La Bourse de Montréal a l'oeil sur le marché découlant des importantes réformes financières adoptées après la grave crise d'il y a deux ans.

Il s'agit du resserrement réglementaire touchant les produits dérivés hors cote, c'est-à-dire échangés directement entre les institutions financières et les gestionnaires de gros portefeuilles.

Ce marché de centaines de milliards de dollars en Amérique du Nord seulement, pourtant très opaque, a été désigné comme l'une des plus importantes causes de la crise bancaire de l'automne 2008.

Mais, d'ici deux ans, le marché des dérivés hors cote doit migrer obligatoirement vers des mécanismes établis et réglementés de commerce de valeurs mobilières.

Alléchante occasion

Au Canada, ça représente une alléchante occasion d'affaires pour la Bourse de Montréal et son affiliée CDCC, une spécialiste en contrepartie transactionnelle parmi les grands intervenants des marchés financiers.

«Le marché des produits dérivés hors cote représente un volume de titres échangés qui est presque 10 fois supérieur à celui des dérivés déjà cotés en Bourse. Par conséquent, l'obligation prochaine des hors cote de passer par un organisme de marché reconnu représente un énorme potentiel pour la Bourse de Montréal», explique son président, Alain Miquelon, en entrevue avec La Presse Affaires.
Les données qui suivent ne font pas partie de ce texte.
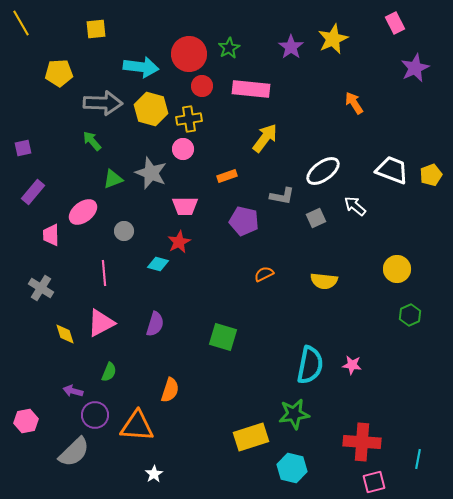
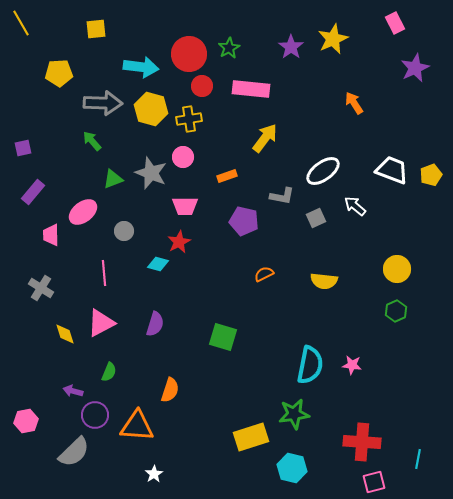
pink circle at (183, 149): moved 8 px down
green hexagon at (410, 315): moved 14 px left, 4 px up
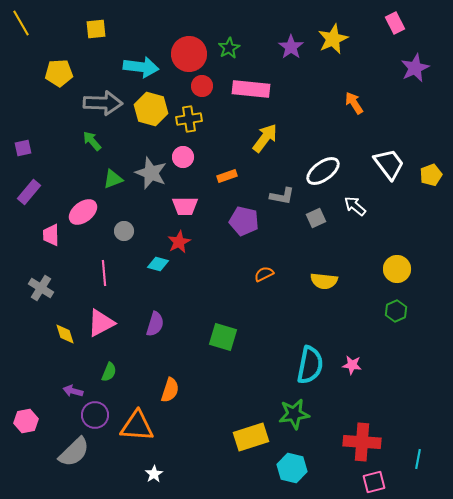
white trapezoid at (392, 170): moved 3 px left, 6 px up; rotated 32 degrees clockwise
purple rectangle at (33, 192): moved 4 px left
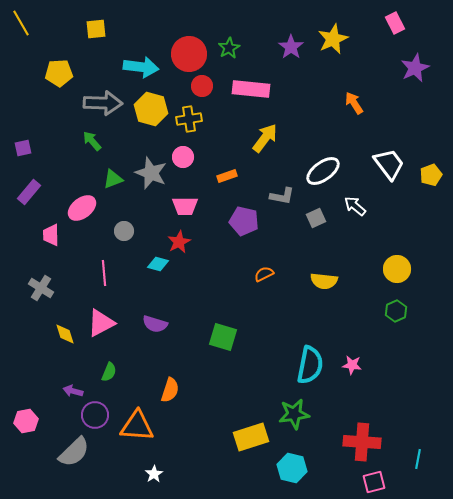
pink ellipse at (83, 212): moved 1 px left, 4 px up
purple semicircle at (155, 324): rotated 90 degrees clockwise
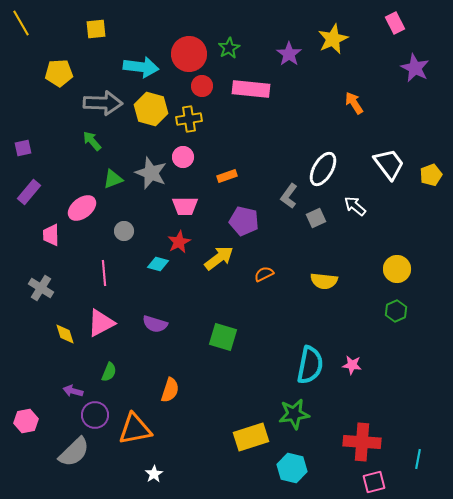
purple star at (291, 47): moved 2 px left, 7 px down
purple star at (415, 68): rotated 20 degrees counterclockwise
yellow arrow at (265, 138): moved 46 px left, 120 px down; rotated 16 degrees clockwise
white ellipse at (323, 171): moved 2 px up; rotated 24 degrees counterclockwise
gray L-shape at (282, 196): moved 7 px right; rotated 115 degrees clockwise
orange triangle at (137, 426): moved 2 px left, 3 px down; rotated 15 degrees counterclockwise
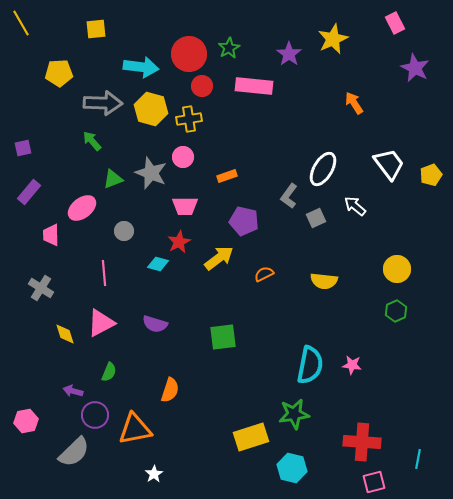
pink rectangle at (251, 89): moved 3 px right, 3 px up
green square at (223, 337): rotated 24 degrees counterclockwise
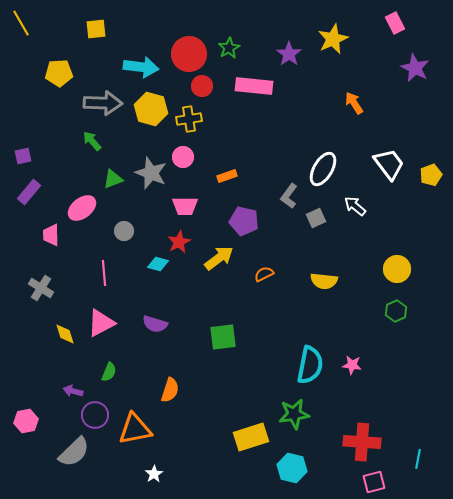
purple square at (23, 148): moved 8 px down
D'ailleurs, ces changements majeurs qui s'amènent sur le marché hors cote sont le principal sujet de discussion à la Conférence canadienne des produits dérivés qui a lieu aujourd'hui et demain dans un grand hôtel de Mont-Tremblant.

Cet événement, organisé par le groupe boursier TMX et sa filiale de produits dérivés, la Bourse de Montréal, regroupe quelque 200 financiers et investisseurs qui sont les plus influents dans cet important marché de titres de gestion de risque de portefeuille.

À cette occasion, Alain Miquelon et ses principaux collègues à la direction de TMX et de la Bourse de Montréal entendent bien faire valoir leurs compétences et leurs ambitions envers le marché hors cote.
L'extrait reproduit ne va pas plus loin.